Prof. Daniella Talmon-Heller
Department of Middle East Studies
Talmon-Heller is an associate professor whose research interests include the history and historiography of the medieval Middle East, Islamic thought and practice, and comparative religion. She is the author of: Islamic Piety in Medieval Syria: Mosques, Cemeteries and Sermons under the Zangids and Ayyubids, (Leiden 2007) and Sacred Place and Sacred Time in the Medieval Islamic Middle East: An Historical Perspective (Edinburgh 2020), and co-editor (with Katia Cytryn-Silverman) of Material Evidence and Narrative Sources: Interdisciplinary Studies of the History of the Middle East (Leiden 2014). Currently, she is working on a research project entitled "Sacred Scriptures as Sacred Objects: The Material Qurʾan and Torah in the Medieval Middle East" (supported by a grant of the Israel Science Foundation).

Prof. Yana Tchekhanovets
Department of Bible Studies, Archeology and the Ancient Near East
Tchekhanovets is an archaeologist specializing in late antique archaeology and Christian communities of Byzantine Palestine. Her research focuses on various aspects of early Christianity of the Holy Land, with a special interest in monasticism and pilgrimage.

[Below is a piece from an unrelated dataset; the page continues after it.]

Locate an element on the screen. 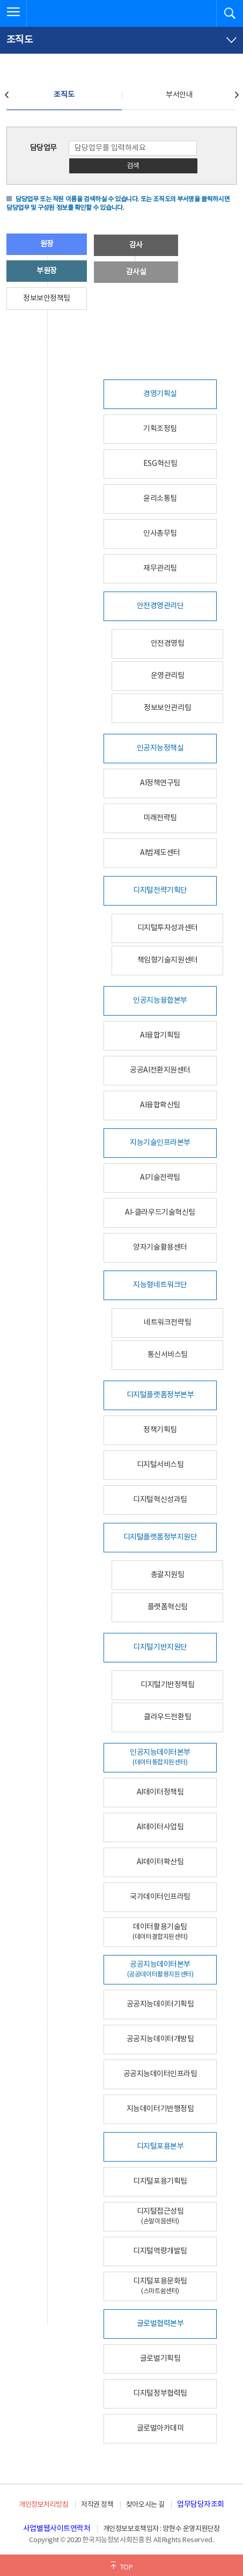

She is the author of The Caucasian Archaeology of the Holy Land: Armenian, Georgian and Albanian communities between the 4th and 11th centuries CE. (Leiden: Brill, 2018); Jerusalem: Excavations in the Tyropoeon Valley (Givati Parking Lot): The Byzantine and the Early Islamic Periods (with D. Ben-Ami), Jerusalem: Israel Antiquities Authority, 2020, Russian Excavations near the Holy Sepulchre Church in Jerusalem: Sources, Discussion, and Modern Interpretation (with L. Belyaev and K. Vach), Moscow: Institute of Archaeology RAS, and numerous scientific articles. Tchekhanovets directed several archaeological excavations in Jerusalem and is currently directing the archaeological project at Nessana, focused on the archaeology of early Christian pilgrimage.

Prof. Judith Weiss
Goldstein-Goren Department of Jewish Thought
Weiss studies medieval Jewish Kabbalah and Renaissance Christian Kabbalah. Her research focuses on the synchronic context in which Kabbalistic texts were produced, particularly the shared cultural discourse between Christians and Jews in Western Europe during the late Middle Ages and Renaissance. She has published three books on the Kabbalistic thought of Guillaume Postel and a fourth book, in collaboration with Yehuda Liebes, on Egidio da Viterbo's treatise "Scechina." Two major projects she is currently working on concern the broader cultural discourse in which Sefirotic ideas about feminine dimensions in the Godhead were developed, as well as the historical evolution of Sefer Yetzirah.